September 5, 2006
CAN THE SOYBEAN CROP BE AS GOOD AS IT LOOKS?
Soybean prices declined sharply following the USDA’s August 11, Crop Production report, even though the soybean production forecast was nearly 100 million bushels less than expected. The decline, at least in part, reflects expectations of a larger production forecast on September 12.
November 2006 soybean futures traded between $5.90 and $6.40 from mid-January 2006 through August 10, 2006. That contract settled at $5.515 on September 1, just $.095 above the contract low established in February 2005. The average spot cash price of soybeans in central Illinois traded to a 2005-06 marketing year low of $5.065 on August 28. That was $.99 below the high established on January 4 and $.085 below the 2005 harvest low. Prices have declined even though consumption has remained large. Consumption of soybeans during the 2005-06 marketing year ended on August 31 likely exceeded the most recent USDA projection of 2.832 billion bushels. The August crush needed to total only 128.3 million bushels to reach the USDA’s projection of 1.725 billion bushels for the year. The crush in August 2005 was 130.3 million. Census Bureau export estimates are only available through June 2006, but USDA export estimates for July and August suggest that exports for the year reached 935 million bushels, 5 million above the current USDA projection. Seed, feed, and residual use for the year will not be known until the release of September 1 Grain Stocks report on September 29.
Improving crop conditions have offset the positive impact of the high rate of consumption. The percentage of the U.S. soybean crop rated in good or excellent condition increased for three consecutive weeks ending on August 27 . As of that date, 59 percent of the crop was rated in good or excellent condition, well above the long term average for that date and 6 percentage points above the rating of a year earlier. The states with the highest percentage of the crop rated good or excellent were Kentucky (80 percent), Indiana (73 percent), Illinois (70 percent) and Iowa (69 percent). The improved crop ratings suggest that the 2006 U.S. average soybean yield could exceed the August forecast of 39.6 bushels. Historically, the percentage of the crop rated good or excellent at the end of the growing season has explained 85 percent of the variation in the annual trend-adjusted national average yield of soybeans. Since 1986, the actual average yield was within 1.1 bushels of the predicted yield in every year except two. The actual yield was 2.77 bushels lower than predicted by crop ratings in 2003 and 1.99 bushels higher than predicted in 2005. In 2003, the low yield was generally explained by the widespread presence of soybean aphids.

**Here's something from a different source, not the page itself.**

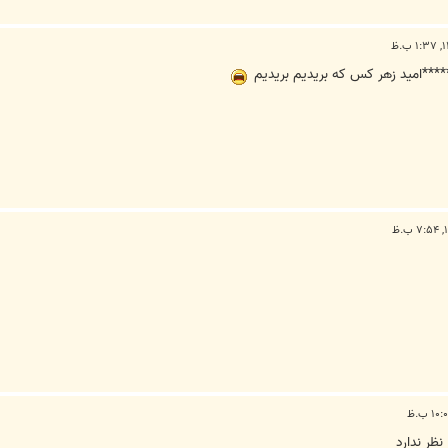
***اميد زهر كس كه بريديم بريديم
نظر ندارد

Good vegetative appearance of the soybean crop does not always get translated into pods and seeds. In addition, we don’t know what the crop condition ratings will be at the end of the season. If 59 percent of the crop is rated in good or excellent condition at the end of the season, historical relationships would suggest that the most likely average yield would be 42.2 bushels per acre, with a high degree of confidence that the yield would be within one bushel of that forecast. If harvested acreage is near the 73.935 million acres projected by the USDA, an average yield of 42.2 bushels would produce a crop of 3.12 billion bushels, 192 million larger than the USDA August forecast and very near the record crop of 2004.
Assuming that September 1, 2006 U.S. soybean inventories will total 505 million bushels, (10 million less than currently projected by USDA) and allowing for use during the 2006-07 marketing year to exceed the current projection of 2.996 billion bushels by 20 million bushels, stocks on September 1, 2007 could exceed 600 million bushels with a yield of 42.2 bushels. That level of stocks would point to a 2006-07 marketing year average farm price of about $5.35. At the close of trade on September 1, the futures market reflected an average farm price of about $5.50 for the year ahead. On the surface, then, it appears that the market has already factored in a much larger soybean crop than forecast in August. Additional downside pressure is possible if the September production forecast is near 3.1 billion bushels. With harvest bids near or below the loan rate, there is no incentive to price additional amounts of the 2006 crop for harvest delivery, unless further price declines are expected through the harvest period. Bids for post-harvest delivery generally exceed the loan rate, so there may be opportunity to collect loan deficiency payments on the stored crop and price at least a portion of that crop for later delivery.